▸ **Exercise objective**: As the answer, give exactly the lines of the records below from the one with "Forfaits mobile" through the one with "czynności tłumacza przysięgłego.", ends included and pictures left out.

Start of Source information

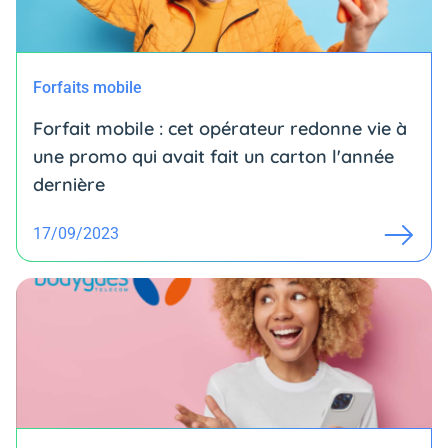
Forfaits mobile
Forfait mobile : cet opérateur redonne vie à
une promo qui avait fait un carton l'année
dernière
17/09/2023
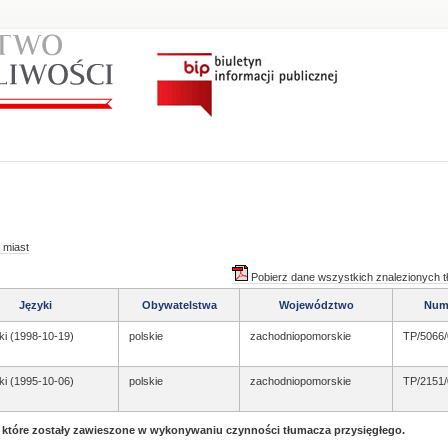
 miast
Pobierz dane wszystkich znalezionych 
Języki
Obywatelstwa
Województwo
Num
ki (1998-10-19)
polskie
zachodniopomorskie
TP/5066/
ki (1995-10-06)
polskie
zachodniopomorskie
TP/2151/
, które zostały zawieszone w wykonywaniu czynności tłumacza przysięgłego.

End of Source information
Start of Source information

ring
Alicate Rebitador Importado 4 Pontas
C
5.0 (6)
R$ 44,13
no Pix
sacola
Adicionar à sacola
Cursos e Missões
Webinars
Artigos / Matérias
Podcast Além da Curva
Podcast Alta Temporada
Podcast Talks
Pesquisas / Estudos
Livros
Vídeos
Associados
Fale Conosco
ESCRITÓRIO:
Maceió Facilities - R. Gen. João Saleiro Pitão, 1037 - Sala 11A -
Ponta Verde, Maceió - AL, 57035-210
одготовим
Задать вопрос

End of Source information

▸ **Exercise solution**:
Forfaits mobile
Forfait mobile : cet opérateur redonne vie à
une promo qui avait fait un carton l'année
dernière
17/09/2023
 miast
Pobierz dane wszystkich znalezionych 
Języki
Obywatelstwa
Województwo
Num
ki (1998-10-19)
polskie
zachodniopomorskie
TP/5066/
ki (1995-10-06)
polskie
zachodniopomorskie
TP/2151/
, które zostały zawieszone w wykonywaniu czynności tłumacza przysięgłego.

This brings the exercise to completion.